Vashisht denied the request, saying that he loved her like a daughter and he had no need for wealth.
This enraged King Vishwa Rath and he ordered his army to take Nandini by force.
However, Nandini, who loved Vashisht as a father, refused to go and used her power to create a huge army to fight Vishwa Rath’s forces. There was a pitched battle and eventually the King’s army was vanquished. The King’s sons then attacked Vashisht in an attempt to gain advantage. Vashisht uttered a mantra to defend himself and all but one of the King’s sons turned to ashes.
This is when King Vishwa Rath realized that the divine power of a single mantra was far greater than all his armies combined. Filled with anger and a need for revenge, he renounced his kingdom to his son and embarked upon a mission to master this power. -He performed intense tapasya andprayed to Lord Shiv for the mastery of all spiritual weapons or astras. Shiv, pleased with the king’s penance, granted him the boon of mastery over the astras.
With his new power in hand, Vishwa Rath went back to ashram of Guru Vashist and used the astras to burn the ashram to a cinder. Vashisht called out to him and stated that he was making a mistake. In response Vishwa Rath attacked Vashistht with multiple astras. Vashisht put up his staff, a Brahma Dand comprising of spiritual energy and power, and all the astras were absorbed by the staff without harming Vashisht.

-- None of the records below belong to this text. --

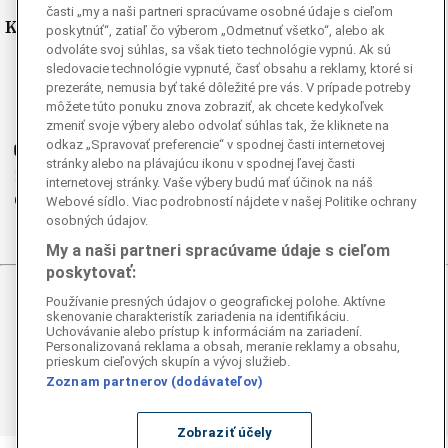
časti „my a naši partneri spracúvame osobné údaje s cieľom
Kde nás nájdete
poskytnúť“, zatiaľ čo výberom „Odmetnuť všetko“, alebo ak
odvoláte svoj súhlas, sa však tieto technológie vypnú. Ak sú
sledovacie technológie vypnuté, časť obsahu a reklamy, ktoré si
Facebook
prezeráte, nemusia byť také dôležité pre vás. V prípade potreby
Instagram
môžete túto ponuku znova zobraziť, ak chcete kedykoľvek
G
Ganjing
zmeniť svoje výbery alebo odvolať súhlas tak, že kliknete na
odkaz „Spravovať preferencie“ v spodnej časti internetovej
Youtube
stránky alebo na plávajúcu ikonu v spodnej ľavej časti
Twitter
internetovej stránky. Vaše výbery budú mať účinok na náš
Telegram
Webové sídlo. Viac podrobností nájdete v našej Politike ochrany
osobných údajov.
RSS
My a naši partneri spracúvame údaje s cieľom
poskytovať:
Používanie presných údajov o geografickej polohe. Aktívne
© 2026 Epoch Times Slovensko
skenovanie charakteristík zariadenia na identifikáciu.
Uchovávanie alebo prístup k informáciám na zariadení.
Všetky práva vyhradené. Publikovanie alebo ďalšie šírenie
Personalizovaná reklama a obsah, meranie reklamy a obsahu,
prieskum cieľových skupín a vývoj služieb.
správ a fotografií zo zdrojov TASR je bez
predchádzajúceho písomného súhlasu TASR porušením
Zoznam partnerov (dodávateľov)
autorského zákona.
Zobraziť účely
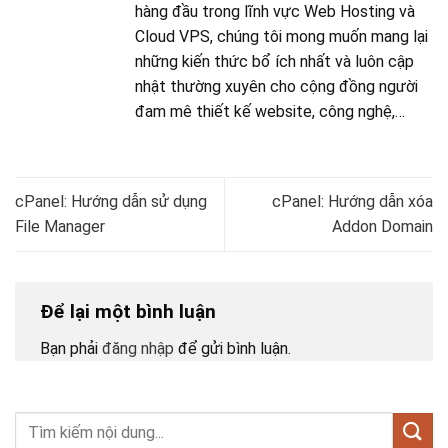
hàng đầu trong lĩnh vực Web Hosting và
Cloud VPS, chúng tôi mong muốn mang lại
những kiến thức bổ ích nhất và luôn cập
nhật thường xuyên cho cộng đồng người
đam mê thiết kế website, công nghệ,…
cPanel: Hướng dẫn sử dụng
cPanel: Hướng dẫn xóa
File Manager
Addon Domain
Để lại một bình luận
Bạn phải
đăng nhập
để gửi bình luận.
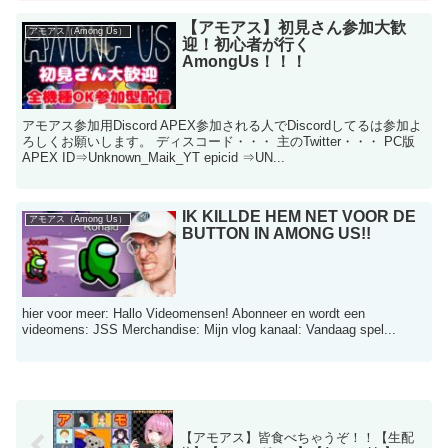
【アモアス】初見さん参加大歓
アモアス（Among Us）
迎！初心者が行く
AmongUs！！！
アモアス参加用Discord APEX参加される人でDiscordしてるは参加よ
ろしくお願いします。 ディスコード・・・ 主のTwitter・・・ PC版
APEX ID⇒Unknown_Maik_YT epicid ⇒UN...
IK KILLDE HEM NET VOOR DE
アモアス（Among Us）
BUTTON IN AMONG US!!
hier voor meer: Hallo Videomensen! Abonneer en wordt een
videomens: JSS Merchandise: Mijn vlog kanaal: Vandaag spel...
【アモアス】皆食べちゃうぞ！！【生配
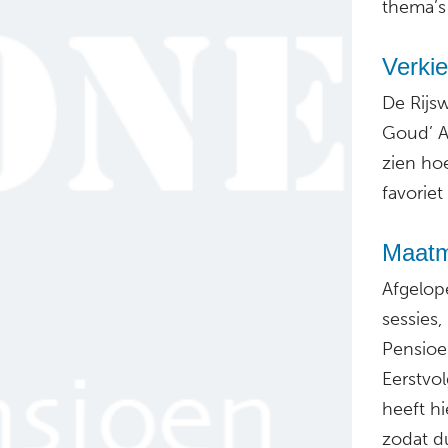
thema’s 
Verki
De Rijsw
Goud’ Aw
zien ho
favorie
Maatm
Afgelop
sessies
Pensioe
Eerstvo
heeft h
zodat du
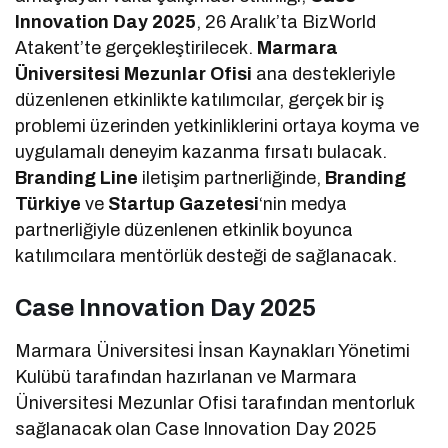
Innovation Day 2025
, 26 Aralık’ta BizWorld
Atakent’te gerçekleştirilecek.
Marmara
Üniversitesi Mezunlar Ofisi
ana destekleriyle
düzenlenen etkinlikte katılımcılar, gerçek bir iş
problemi üzerinden yetkinliklerini ortaya koyma ve
uygulamalı deneyim kazanma fırsatı bulacak.
Branding Line
iletişim partnerliğinde,
Branding
Türkiye
ve
Startup Gazetesi
‘nin medya
partnerliğiyle düzenlenen etkinlik boyunca
katılımcılara mentörlük desteği de sağlanacak.
Case Innovation Day 2025
Marmara Üniversitesi İnsan Kaynakları Yönetimi
Kulübü tarafından hazırlanan ve Marmara
Üniversitesi Mezunlar Ofisi tarafından mentorluk
sağlanacak olan Case Innovation Day 2025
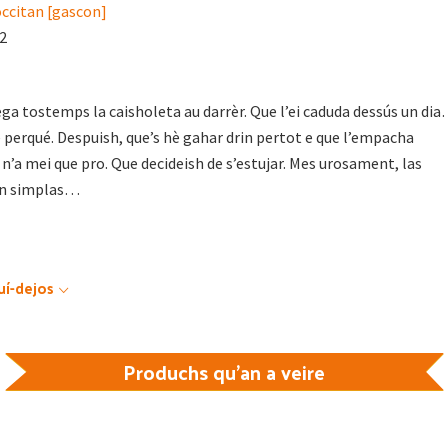
occitan [gascon]
22
ega tostemps la caisholeta au darrèr. Que l’ei caduda dessús un di
perqué. Despuish, que’s hè gahar drin pertot e que l’empacha
 n’a mei que pro. Que decideish de s’estujar. Mes urosament, las
an simplas…
uí-dejos
Produchs qu'an a veire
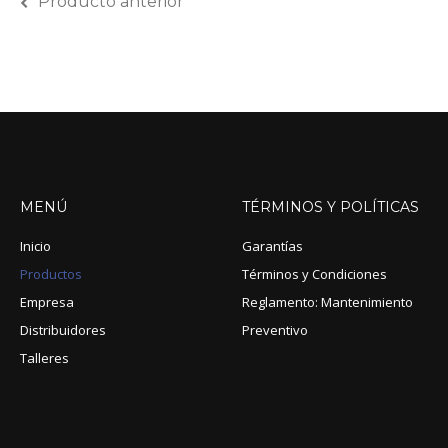
Producto anterior
MENÚ
TÉRMINOS
Y
POLÍTICAS
Inicio
Garantías
Productos
Términos y Condiciones
Empresa
Reglamento: Mantenimiento
Distribuidores
Preventivo
Talleres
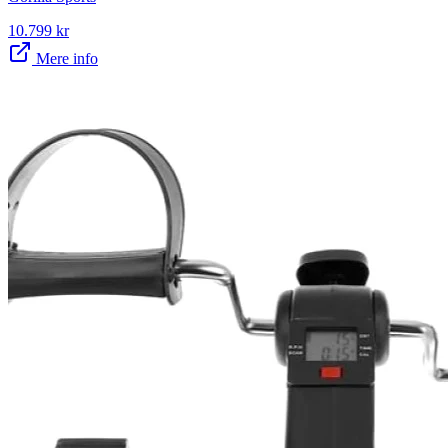
10.799
kr
Mere info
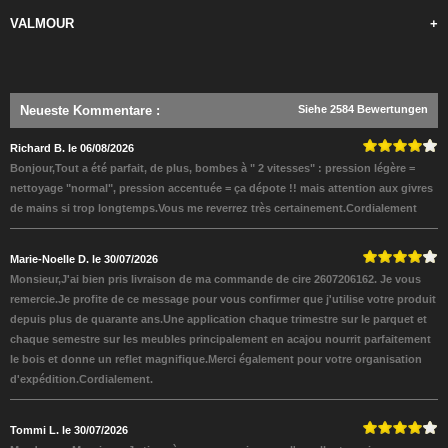
VALMOUR
+
Neueste Kommentare
:
Siehe 2584 Bewertungen
Richard B. le 06/08/2026
Bonjour,Tout a été parfait, de plus, bombes à " 2 vitesses" : pression légère =
nettoyage "normal", pression accentuée = ça dépote !! mais attention aux givres
de mains si trop longtemps.Vous me reverrez très certainement.Cordialement
Marie-Noelle D. le 30/07/2026
Monsieur,J'ai bien pris livraison de ma commande de cire 2607206162. Je vous
remercie.Je profite de ce message pour vous confirmer que j'utilise votre produit
depuis plus de quarante ans.Une application chaque trimestre sur le parquet et
chaque semestre sur les meubles principalement en acajou nourrit parfaitement
le bois et donne un reflet magnifique.Merci également pour votre organisation
d'expédition.Cordialement.
Tommi L. le 30/07/2026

Vishwa Rath realized that the only way to defeat Vashisht was to attain equal status to the Guru by becoming a Bramharishi himself. He continued his penance and Lord Bramha appeared and granted him the boon of becoming a Rajarishi. It is said that this is when Vishwa Rath came to be known as Vishwamitra.
However since he wanted to ascend to a Bramharishi, he continued with his tapasya. His spiritual ascent took many twists and turns as he lost, regained and multiplied his spiritual powers. Vishwamitra, after a very severe and long penance, was eventually granted the status of a Brahmarishi by Lord Brahma.

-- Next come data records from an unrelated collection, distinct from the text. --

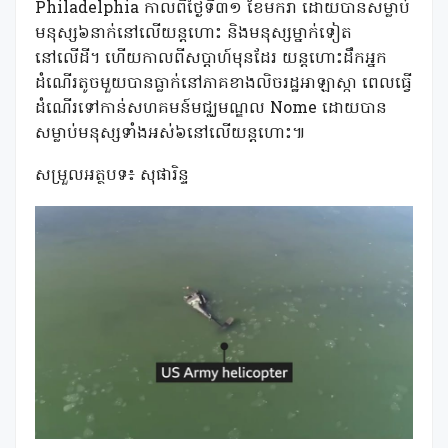
Philadelphia កាលពីថ្ងៃទី៣១ ខែមករា ដោយបានសម្លាប់
មនុស្ស៦នាក់នៅលើយន្តហោះ និងមនុស្សម្នាក់ទៀត
នៅលើដី។ ហើយកាលពីសប្តាហ៍មុនដែរ យន្តហោះដឹកអ្នក
ដំណើរតូចមួយបានធ្លាក់នៅភាគខាងលិចរដ្ឋអាឡាស្កា ពេលធ្វើ
ដំណើរទៅកាន់សហគមន៍មជ្ឈមណ្ឌល Nome ដោយបាន
សម្លាប់មនុស្សទាំងអស់៦នៅលើយន្តហោះ៕
សម្រួលអត្ថបទ៖ សុផារិន្ទ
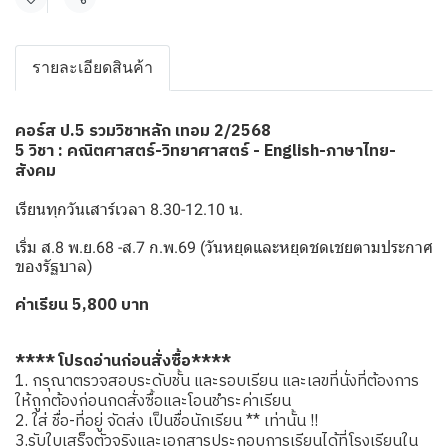
แชร์
รายละเอียดสินค้า
คอร์ส ป.5 รวมวิชาหลัก เทอม 2/2568
5 วิชา : คณิตศาสตร์-วิทยาศาสตร์ - English-ภาษาไทย-
สังคม
เรียนทุกวันเสาร์เวลา 8.30-12.10 น.
เริ่ม ส.8 พ.ย.68 -ส.7 ก.พ.69 (วันหยุดและหยุดชดเชยตามประกาศ
ของรัฐบาล)
ค่าเรียน 5,800 บาท
**** โปรดอ่านก่อนสั่งซื้อ****
1. กรุณาตรวจสอบระดับชั้น และรอบเรียน และเลขที่นั่งที่ต้องการ
ให้ถูกต้องก่อนกดสั่งซื้อและโอนชำระค่าเรียน
2. ใส่ ชื่อ-ที่อยู่ จัดส่ง เป็นชื่อนักเรียน ** เท่านั้น !!
3.รับใบเสร็จตัวจริงและเอกสารประกอบการเรียนได้ที่โรงเรียนใน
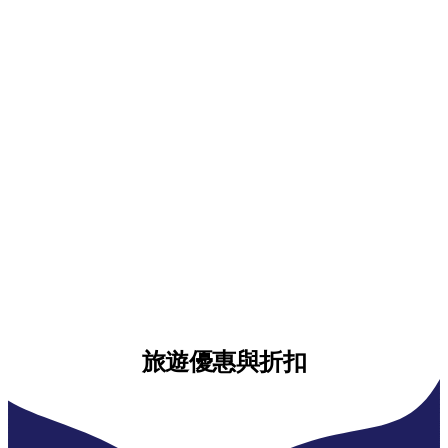
旅遊優惠與折扣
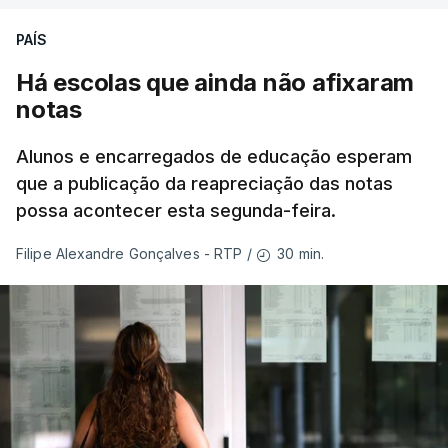
PAÍS
Há escolas que ainda não afixaram
notas
Alunos e encarregados de educação esperam
que a publicação da reapreciação das notas
possa acontecer esta segunda-feira.
30 min.
Filipe Alexandre Gonçalves - RTP
/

Armed with his new status he once again returned to Guru Vashisht’s ashram, this time to meet the Guru with the objective of being acknowledged as a Bramharishi. As he was entering, he overheard Vashisht telling his wife that he had so much of love for Vishwamitra that he could not address him as a Brahmarishi. This was because there was still some spiritual growth possible for Vishwamitra.
Upon hearing this Vishwamitra was overwhelmed by the compassion from someone he felt he had wronged. He entered the ashram and fell at the feet of Guru Vashisht.
Guru Vashisht blessed him and said, “you are now a Brahmarishi having conquered all your senses and emotions”.
It is said that with these blessings Vishwamitra’s consciousness expanded and the Mahagayatri Mantra was realized by him. When he realized the potency and the good the Mahagayatri Mantra could do for mankind, he decided to share it freely with others. Soon others also recognized the immense possibilities of the Mahagayatri and a few rogue elements started to misuse it. Seeing this, Guru Vashisht divided the Mahagayatri Mantra into two parts. To reduce the potency he made the second part available only by means of a Guru to a Disciple after the Guru had assessed the caliber of the disciple.
The first part is what we commonly known today as the Gayatri Mantra.